One of the measures of a great university is the strength of its press. Press strength is determined by its catalogue, and its catalogue by the choices of its editors and the impact of its authors. 
[...]
University presses are nonprofit enterprises. Though these presses may reach a level of financial self-sufficiency in their operation, they are by and large underwritten by their host universities. This is part of the investment of higher education.

Most of the monographs produced by scholars have a limited audience — and very few make their publishers any money. However, their publication is still an important aspect of scholarly activity and knowledge dissemination.
[...]
How does one compare a football season to a publishing season? Is an 8-5 season more valuable than 30 books published? Is running a press worth losing an assistant coach or two?
The reason Mr. Di Leo throws out the question just above is because it seems to take about $400,000 per year to subsidize a good-sized university press.  The latest university to announce a looming shutdown of its press is the University of Missouri, one that was founded in 1958 and enjoys a reputation as one of the best university presses in this country.  According to Di Leo, $400,000 is just a little more than what the University of Missouri pays to the men filling the roles of assistant head coach and defensive co-ordinator.

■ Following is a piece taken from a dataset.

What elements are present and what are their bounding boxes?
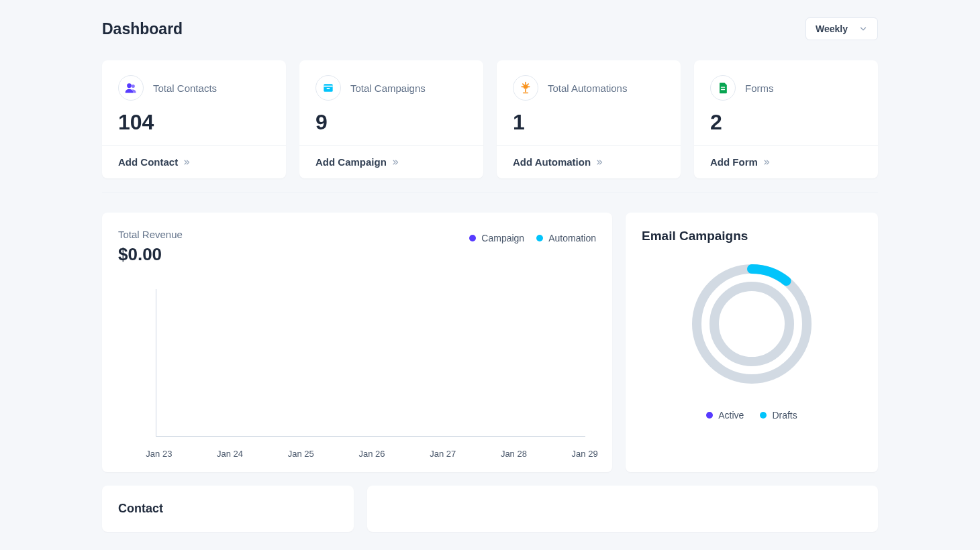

But we know which program is a profit center for the school, a recruiting tool that keeps all that money flowing into the school coffers to pay all those so "critically needed" university administrators, don't we?  It is a sad day (and the Houston area school I'm proudest of, Rice University, is among those having made the same decision) when our best universities forget what their purpose really is and decide to place a higher value on athletics than on the prestige to be gained from running a successful university press.

Read the rest of this article for all the disheartening details.  The dumbing down of America is preceding at an ever accelerating pace, friends.